[Collected data]
- - -
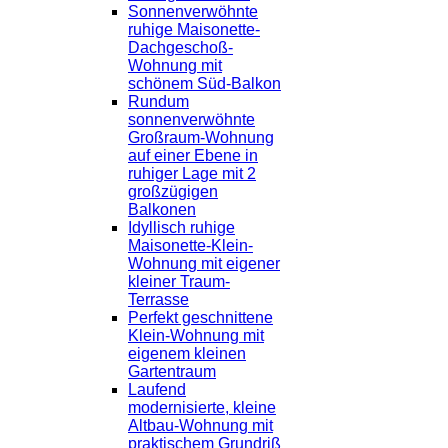
Sonnenverwöhnte
ruhige Maisonette-
Dachgeschoß-
Wohnung mit
schönem Süd-Balkon
Rundum
sonnenverwöhnte
Großraum-Wohnung
auf einer Ebene in
ruhiger Lage mit 2
großzügigen
Balkonen
Idyllisch ruhige
Maisonette-Klein-
Wohnung mit eigener
kleiner Traum-
Terrasse
Perfekt geschnittene
Klein-Wohnung mit
eigenem kleinen
Gartentraum
Laufend
modernisierte, kleine
Altbau-Wohnung mit
praktischem Grundriß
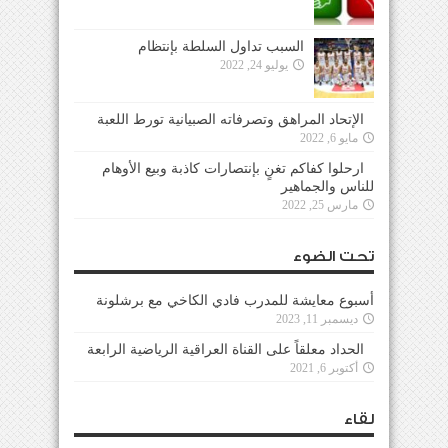
السبب تداول السلطة بإنتظام
يوليو 24, 2022
الإتحاد المراهق وتصرفاته الصبيانية تورط اللعبة
مايو 6, 2022
ارحلوا كفاكم تغنٍ بإنتصارات كاذبة وبيع الأوهام
للناس والجماهير
مارس 25, 2022
تحت الضوء
أسبوع معايشة للمدرب فادي الكاخي مع برشلونة
ديسمبر 11, 2023
الحداد معلقاً على القناة العراقية الرياضية الرابعة
أكتوبر 6, 2021
لقاء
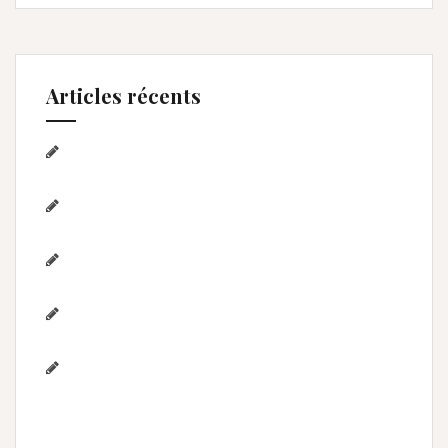
Articles récents
Séance photo Anniversaire, Smash the
cake, et bain de lait , Home studio Lunel Viel
Séance anniversaire au Home studio Lunel
Viel – 1 an de Lyna
Photographe de mariage / Hérault / Laure
& Jérémy à Aigues-Mortes/Gard
Photographe famille – Plage de
l’Espiguette – Montpellier
Photographe mariage à
Montpellier/Herault / cérémonie de L & M à
Valergues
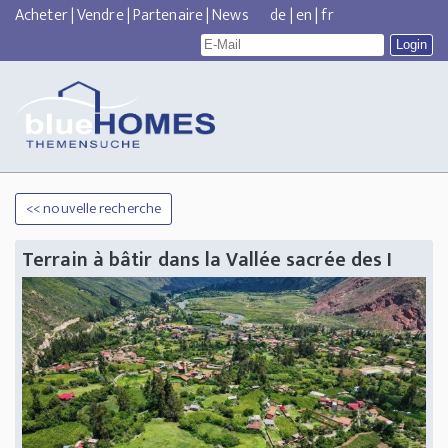
Acheter
|
Vendre
|
Partenaire
|
News
de
|
en
|
fr
<< nouvelle recherche
Terrain à bâtir dans la Vallée sacrée des I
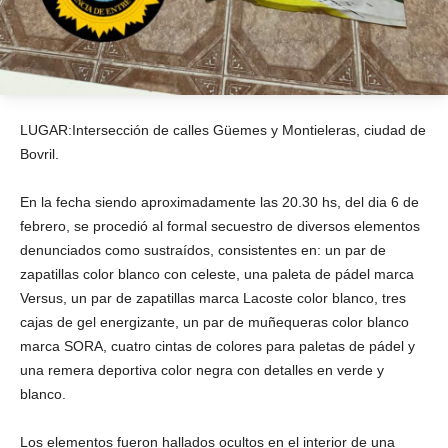
LUGAR:Intersección de calles Güemes y Montieleras, ciudad de
Bovril.
En la fecha siendo aproximadamente las 20.30 hs, del dia 6 de
febrero, se procedió al formal secuestro de diversos elementos
denunciados como sustraídos, consistentes en: un par de
zapatillas color blanco con celeste, una paleta de pádel marca
Versus, un par de zapatillas marca Lacoste color blanco, tres
cajas de gel energizante, un par de muñequeras color blanco
marca SORA, cuatro cintas de colores para paletas de pádel y
una remera deportiva color negra con detalles en verde y
blanco.
Los elementos fueron hallados ocultos en el interior de una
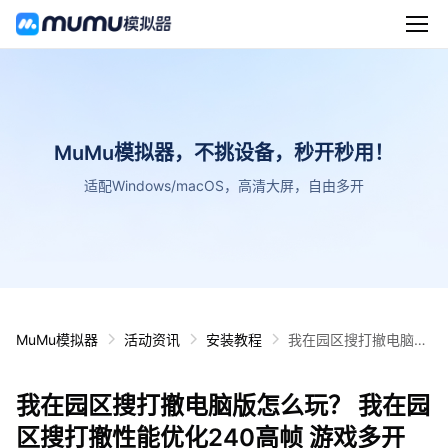
MuMu模拟器，不挑设备，秒开秒用！
适配Windows/macOS，高清大屏，自由多开
MuMu模拟器
活动资讯
安装教程
我在园区搜打撤电脑版
怎么玩？ 我在园区搜打
撤性能优化240高帧 游
我在园区搜打撤电脑版怎么玩？ 我在园
戏多开 后台挂机 按键
设置教程
区搜打撤性能优化240高帧 游戏多开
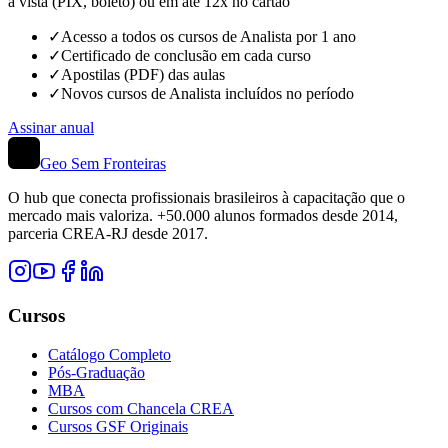
à vista (PIX, boleto) ou em até 12x no cartão
✓
Acesso a todos os cursos de Analista por 1 ano
✓
Certificado de conclusão em cada curso
✓
Apostilas (PDF) das aulas
✓
Novos cursos de Analista incluídos no período
Assinar anual
Geo Sem Fronteiras
O hub que conecta profissionais brasileiros à capacitação que o
mercado mais valoriza. +50.000 alunos formados desde 2014,
parceria CREA-RJ desde 2017.
Cursos
Catálogo Completo
Pós-Graduação
MBA
Cursos com Chancela CREA
Cursos GSF Originais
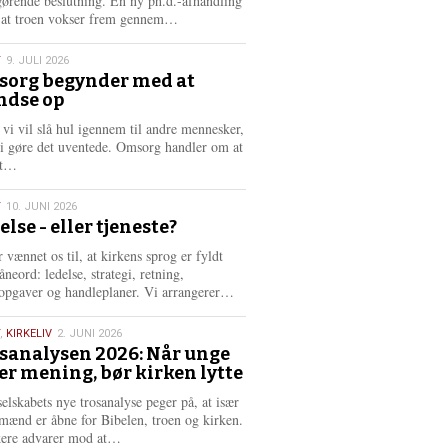
gørende beslutning. En ny ph.d.-afhandling
L
, at troen vokser frem gennem…
æ
s
T
9. JULI 2026
m
org begynder med at
e
ndse op
6
r
e
 vi vil slå hul igennem til andre mennesker,
vi gøre det uventede. Omsorg handler om at
L
dt…
æ
s
T
10. JUNI 2026
m
else - eller tjeneste?
e
6
r
 vænnet os til, at kirkens sprog er fyldt
e
neord: ledelse, strategi, retning,
L
opgaver og handleplaner. Vi arrangerer…
æ
s
,
KIRKELIV
2. JUNI 2026
m
sanalysen 2026: Når unge
e
er mening, bør kirken lytte
6
r
e
selskabets nye trosanalyse peger på, at især
mænd er åbne for Bibelen, troen og kirken.
L
kere advarer mod at…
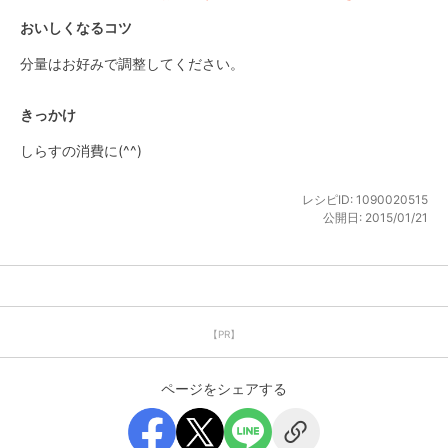
おいしくなるコツ
分量はお好みで調整してください。
きっかけ
しらすの消費に(^^)
レシピID:
1090020515
公開日:
2015/01/21
【PR】
ページをシェアする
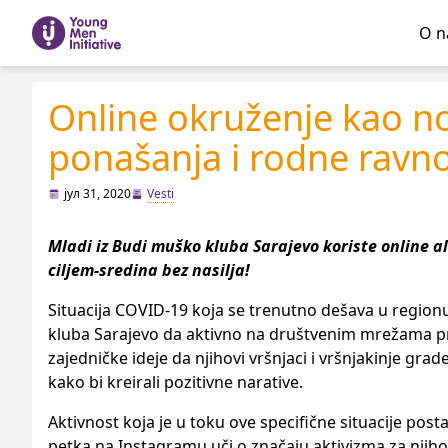
O 
Online okruženje kao no
ponašanja i rodne ravn
јул 31, 2020
Vesti
Mladi iz Budi muško kluba Sarajevo koriste online al
ciljem-sredina bez nasilja!
Situacija COVID-19 koja se trenutno dešava u regionu 
kluba Sarajevo da aktivno na društvenim mrežama pro
zajedničke ideje da njihovi vršnjaci i vršnjakinje grad
kako bi kreirali pozitivne narative.
Aktivnost koja je u toku ove specifične situacije post
petka na Instagramu uči o značaju aktivizma za njihov 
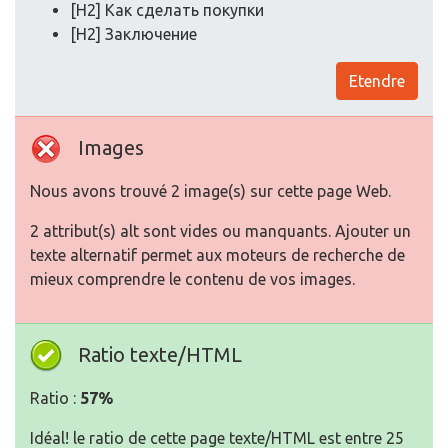
[H2] Как сделать покупки
[H2] Заключение
Etendre
Images
Nous avons trouvé 2 image(s) sur cette page Web.
2 attribut(s) alt sont vides ou manquants. Ajouter un
texte alternatif permet aux moteurs de recherche de
mieux comprendre le contenu de vos images.
Ratio texte/HTML
Ratio :
57%
Idéal! le ratio de cette page texte/HTML est entre 25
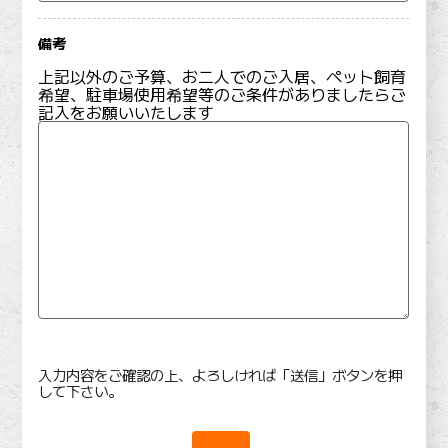
備考
上記以外のご予算、お二人でのご入居、ペット飼育
希望、駐車場使用希望等のご条件がありましたらご
記入をお願いいたします
入力内容をご確認の上、よろしければ「送信」ボタンを押
して下さい。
- - -
▸ Task to complete
Among the records above, find each line containing the string "Séance" and copy it.

▸ Answer space
Séance photo Anniversaire, Smash the
Séance anniversaire au Home studio Lunel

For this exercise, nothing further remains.